ATI ZAIDIAH
The purpose of this project is: to predict the weight of the fish by comparing the data on the length, width and height of the fish
Data understanding: The dataset used is data taken from the dataset on kaggle.com,. is data from 7 different common fish species in fish market sales. With this dataset, it is possible to predict fish weight using linear regression. The data consists of 159 records and 7 columns. The dependent variable is the weight of the fish while the independent variables are length1, length2, length3, height and width
Data Structure:
Species, weight, lenght1, lenght2, lenght3, height, width
The dataset used is as shown in Figure 1 below:
Figure 1. Fish species dataset (source kaggle.com)
DATA VISUALIZATION
Visualization was carried out to compare the weight of the fish with lenght1, lenght2, lenght3, height and width.

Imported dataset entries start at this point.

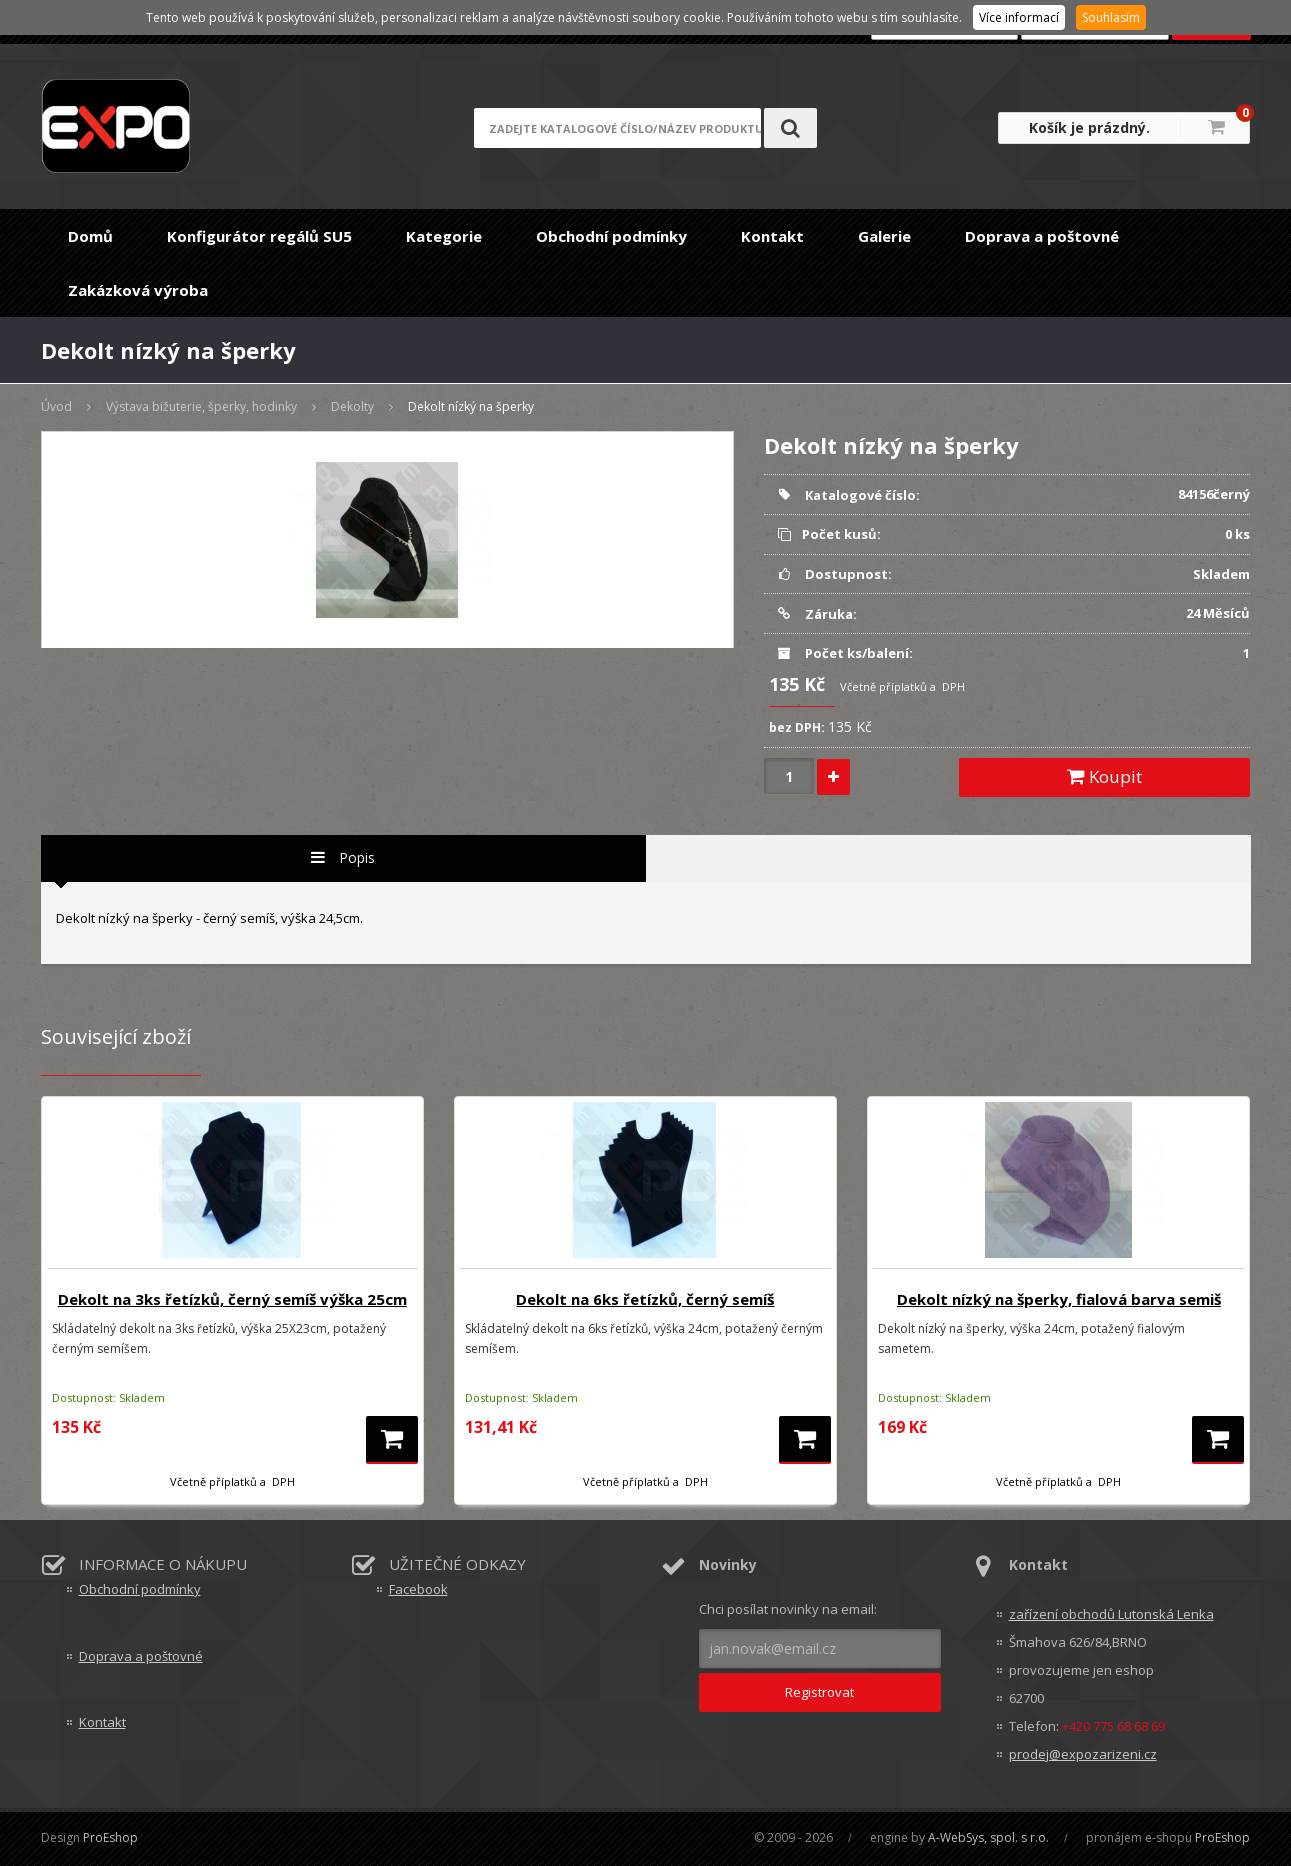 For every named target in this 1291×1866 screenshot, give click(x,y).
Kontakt (772, 236)
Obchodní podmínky (611, 236)
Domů (90, 236)
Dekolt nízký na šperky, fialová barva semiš (1059, 1299)
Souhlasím (1111, 17)
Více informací (1019, 17)
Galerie (884, 236)
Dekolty (352, 406)
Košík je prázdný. (1089, 127)
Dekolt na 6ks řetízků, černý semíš (645, 1299)
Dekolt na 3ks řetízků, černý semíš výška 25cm (232, 1299)
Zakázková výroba (138, 290)
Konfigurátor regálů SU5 (259, 236)
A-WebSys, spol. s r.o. (988, 1837)
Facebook (418, 1589)
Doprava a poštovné (1042, 236)
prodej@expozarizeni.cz (1083, 1754)
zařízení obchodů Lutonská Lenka (1111, 1614)
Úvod (56, 406)
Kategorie (444, 236)
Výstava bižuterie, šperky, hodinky (201, 406)
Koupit (1104, 776)
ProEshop (110, 1837) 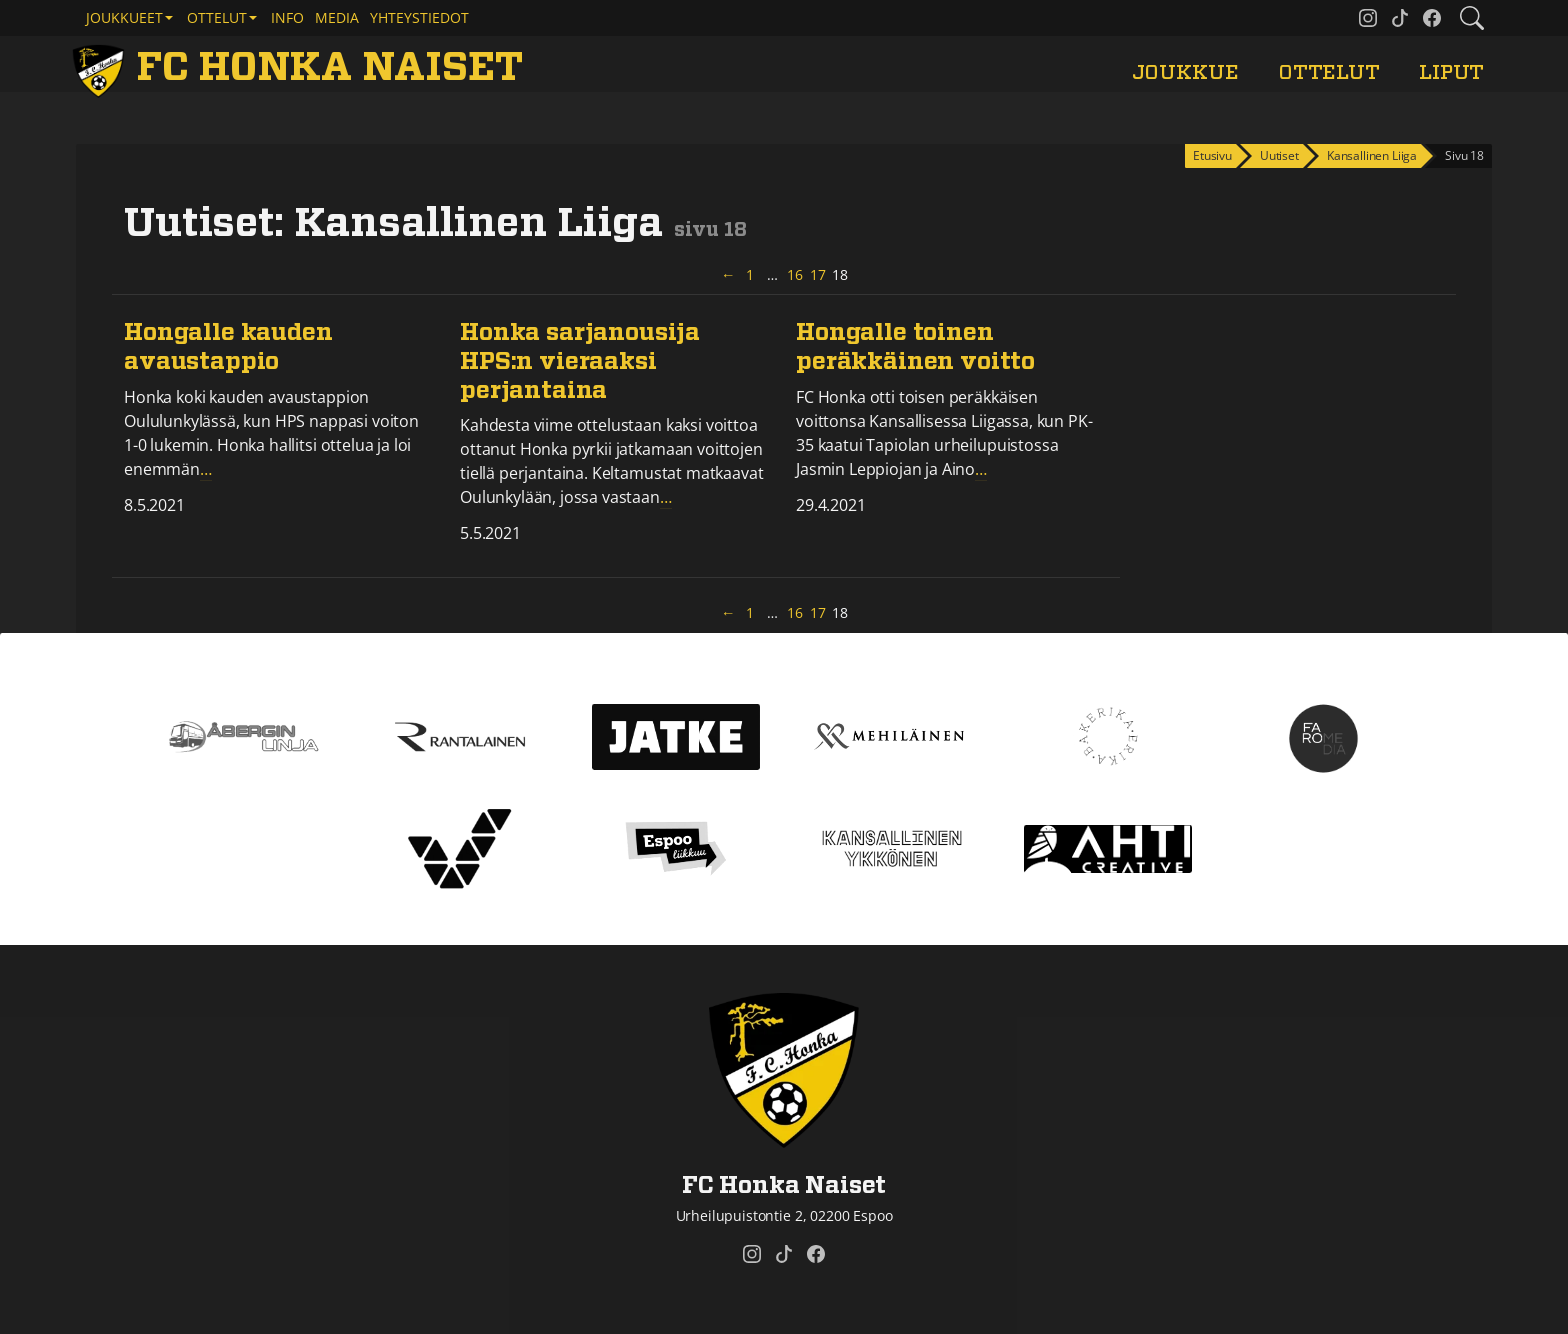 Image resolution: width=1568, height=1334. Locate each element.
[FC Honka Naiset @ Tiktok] (1400, 18)
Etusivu (1212, 155)
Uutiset (1279, 155)
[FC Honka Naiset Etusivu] (301, 68)
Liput (1451, 72)
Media (337, 17)
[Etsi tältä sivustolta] (1472, 18)
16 (796, 274)
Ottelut (1329, 72)
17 (819, 274)
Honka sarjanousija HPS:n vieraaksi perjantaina (580, 362)
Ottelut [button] (217, 17)
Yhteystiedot (419, 17)
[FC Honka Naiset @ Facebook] (1432, 18)
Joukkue (1185, 72)
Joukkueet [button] (124, 17)
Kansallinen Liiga (1372, 155)
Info (287, 17)
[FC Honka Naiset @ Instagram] (1368, 18) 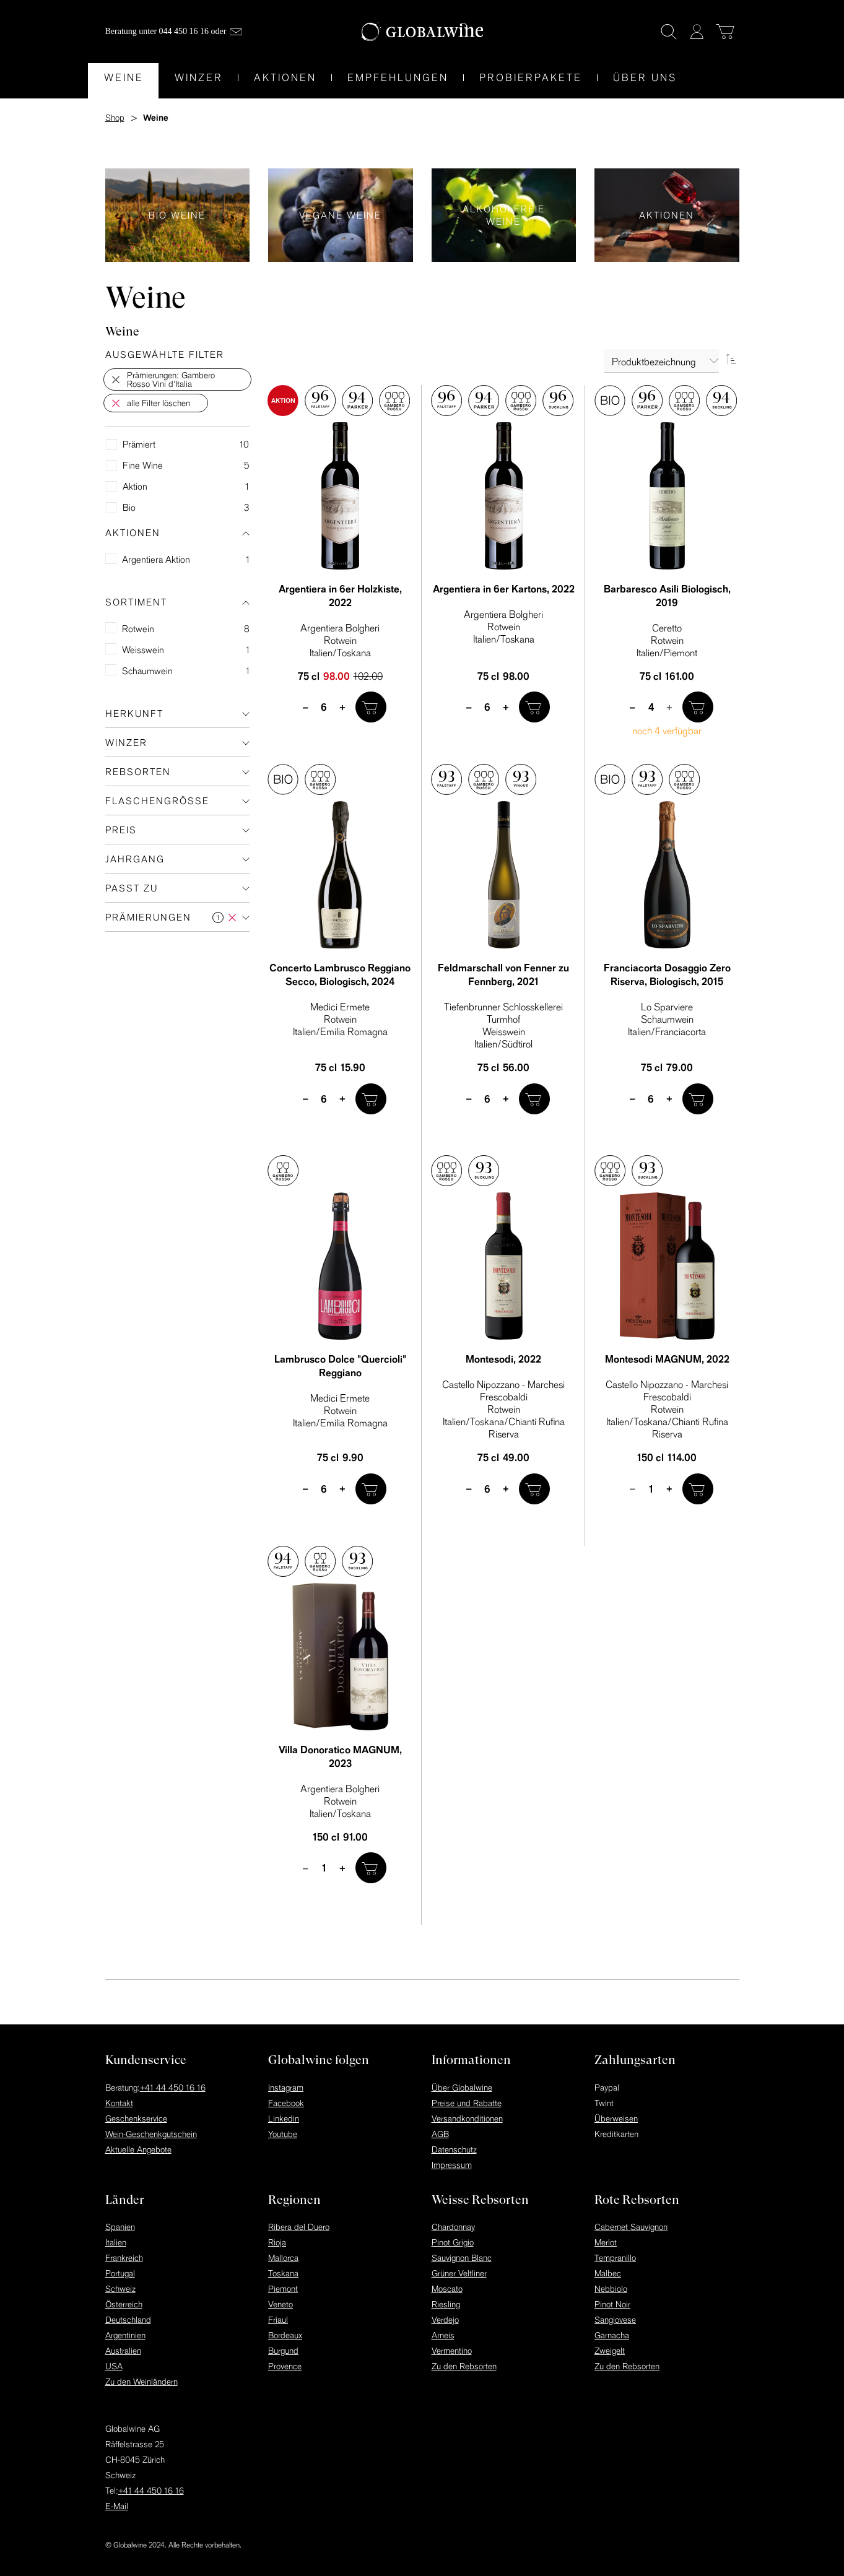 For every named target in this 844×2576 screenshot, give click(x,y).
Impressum (452, 2165)
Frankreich (124, 2257)
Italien (115, 2242)
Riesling (446, 2304)
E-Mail (116, 2506)
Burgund (283, 2350)
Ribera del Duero (298, 2226)
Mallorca (283, 2257)
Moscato (447, 2288)
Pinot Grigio (453, 2242)
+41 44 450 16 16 (173, 2087)
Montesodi (503, 1359)
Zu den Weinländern (141, 2381)
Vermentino (452, 2350)
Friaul (278, 2319)
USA (114, 2366)
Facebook (286, 2103)
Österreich (123, 2304)
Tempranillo (615, 2257)
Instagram (285, 2087)
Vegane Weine (340, 214)
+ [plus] (342, 707)
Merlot (605, 2242)
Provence (285, 2366)
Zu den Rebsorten (464, 2366)
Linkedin (283, 2118)
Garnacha (611, 2335)
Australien (123, 2350)
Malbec (607, 2273)
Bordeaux (285, 2335)
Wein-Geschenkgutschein (151, 2134)
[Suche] (668, 31)
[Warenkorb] (725, 31)
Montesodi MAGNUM (667, 1359)
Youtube (282, 2134)
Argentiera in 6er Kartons (504, 589)
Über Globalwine (462, 2087)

Data visualization was previously used using MS. Excel, where the data to be compared are:
The following is a scatter graph (Figure 2) which illustrates the visualization of the 5 comparisons above
Figure 2. Graphics visualization
From Figure 2 above, it can be assumed that the relationship between fish weight and length1, length2, length3, height and width all have a high positive correlation, because the higher the value of length1, length2, length3, height and width, the higher the fish's weight will be.
To see whether the data visualization is consistent or not, normalization is carried out on the data by dividing the value of each variable by its maximum value. Here is presented one of the data visualization that has been normalized.
Figure 3. Data Visualization after normalization
From Figure 3 above, it can be concluded that the data before and after normalization produce almost the same image so that it can be said that the visualization results are consistent.
After visualizing the data using a scatter graph, the next step is to perform calculations using a data analyst using excel.
The following are the results of the calculation of data analysis using linear regression, namely by doing a correlation between the dependent variable and the independent variable.
Figure 4. Correlation between weight and length1
From the picture above, it can be concluded that the results of the correlation analysis between weight and length1 have a high positive correlation, indicated by the correlation value above 0.9
Figure 5. Correlation between weight and length2
From the picture above, it can be concluded that the results of the correlation analysis between weight and length2 have a high positive correlation, indicated by the correlation value above 0.9
Figure 6. Correlation between weight and length3
From the picture above, it can be concluded that the results of the correlation analysis between weight and length3 have a high positive correlation, indicated by the correlation value above 0.9
Figure 7. Correlation between weight and height
From the picture above it can be concluded that the results of the correlation analysis between weight and height have a fairly high positive correlation, this is indicated by the correlation value above approaching the number 0.9
Figure 8. Correlation between weight and width
From the picture above it can be concluded that the results of the correlation analysis between weight and height have a fairly high positive correlation, this is indicated by the correlation value above approaching the number 0.9
Conclusion
The conclusion from the analysis that has been done is that all independent variables have a positive correlation where the one with the highest positive correlation is weight with length2, which is 0.92 while the smallest positive correlation is weight with height, which is 0.72.